Recently for a Hackathon event, I was toying with the idea to implement a Voice Assistant on the lines of Siri, Google Now or Cortana for one of our popular web applications. So the basic things needed were Speech Recognition and Speech Synthesis i.e. an engine to help with conversion of Speech To Text and Text To Speech.
I knew that Google Chrome introduced an HTML attribute called x-webkit-speech in 2011. The attribute would work with the input tag and will show up as shown below. It was deprecated soon due to the flexibility and control issues (along with the much widely reported security loophole which will allow eavesdropping website to abuse it by listening to users without consent or any indication) and replaced it with Web Speech APIs.
Web Speech API
Web Speech API’s are easy to use and one can create wonderful interactive experiences with it.webstruck
On the flip side, it’s available as experimental implementation only on Chrome. But looking at the Chrome’s growing popularity, you won’t be out of place if you decide to offer it as an additional feature or user input for your web application or blog. Web Speech API offers Speech Recognition (Speech To Text or STT) interface as well as Speech Synthesis (Text To Speech or TTS) interface.
You may also download an easy to follow code lab from Google Developers and learn how to add it to your web application.

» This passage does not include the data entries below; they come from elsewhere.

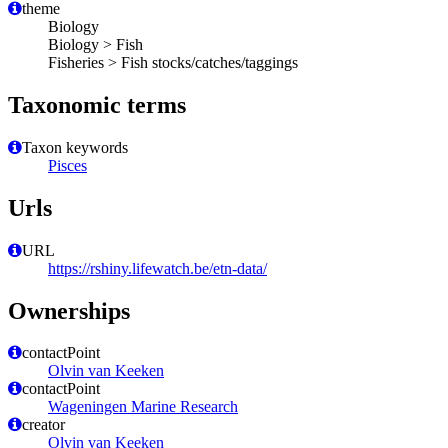
theme
Biology
Biology > Fish
Fisheries > Fish stocks/catches/taggings
Taxonomic terms
Taxon keywords
Pisces
Urls
URL
https://rshiny.lifewatch.be/etn-data/
Ownerships
contactPoint
Olvin van Keeken
contactPoint
Wageningen Marine Research
creator
Olvin van Keeken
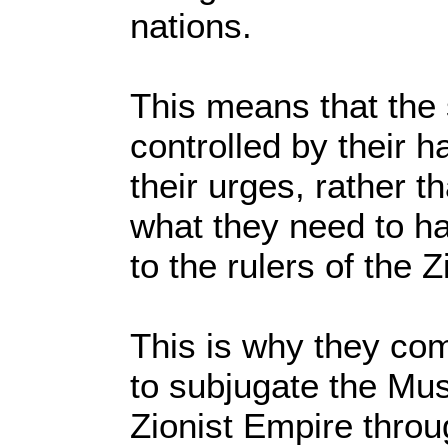
nations.
This means that the 
controlled by their h
their urges, rather t
what they need to ha
to the rulers of the 
This is why they com
to subjugate the Mus
Zionist Empire throu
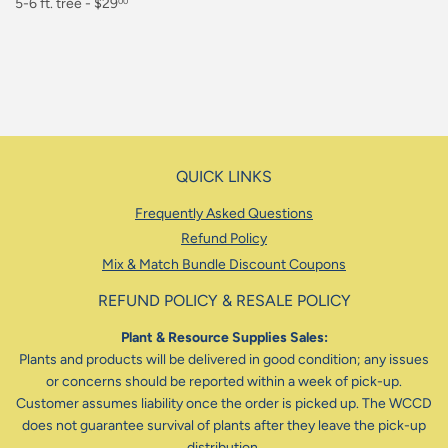
Regular
5-6 ft. tree - $29
00
price
$29.00
QUICK LINKS
Frequently Asked Questions
Refund Policy
Mix & Match Bundle Discount Coupons
REFUND POLICY & RESALE POLICY
Plant & Resource Supplies Sales:
Plants and products will be delivered in good condition; any issues
or concerns should be reported within a week of pick-up.
Customer assumes liability once the order is picked up. The WCCD
does not guarantee survival of plants after they leave the pick-up
distribution.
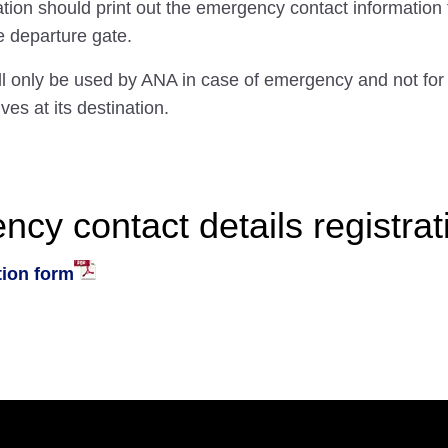
ation should print out the emergency contact information
he departure gate.
ll only be used by ANA in case of emergency and not for
ives at its destination.
y contact details registrat
tion form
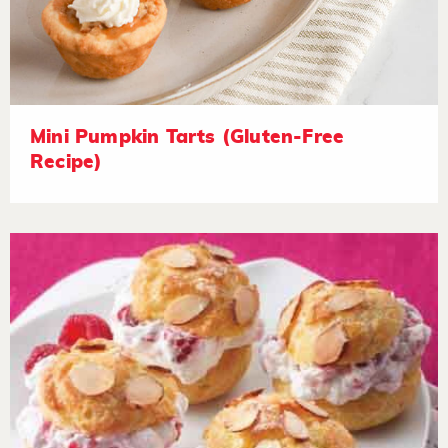
Mini Pumpkin Tarts (Gluten-Free
Recipe)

It is important to note that you will need access to a web server to host files to. The Web Speech API only works for files served via https:// or http:// and not file:///. You may host your web page with Google Drive or Dropbox for quick testing. Also, if you run it over SSL or https:// the permission will be persistent and user won’t have to grant/deny every-time. That is why it is advisable to host such applications over SSL for a better user experience. If you are wondering where exactly Chrome stores permission for this, you can use this quick URL chrome://settings/contentExceptions#media-stream to view/alter existing permissions.
Web Speech is not 100% accurate, although it worked reasonably well for me during my experiments with it. And it is only going to improve.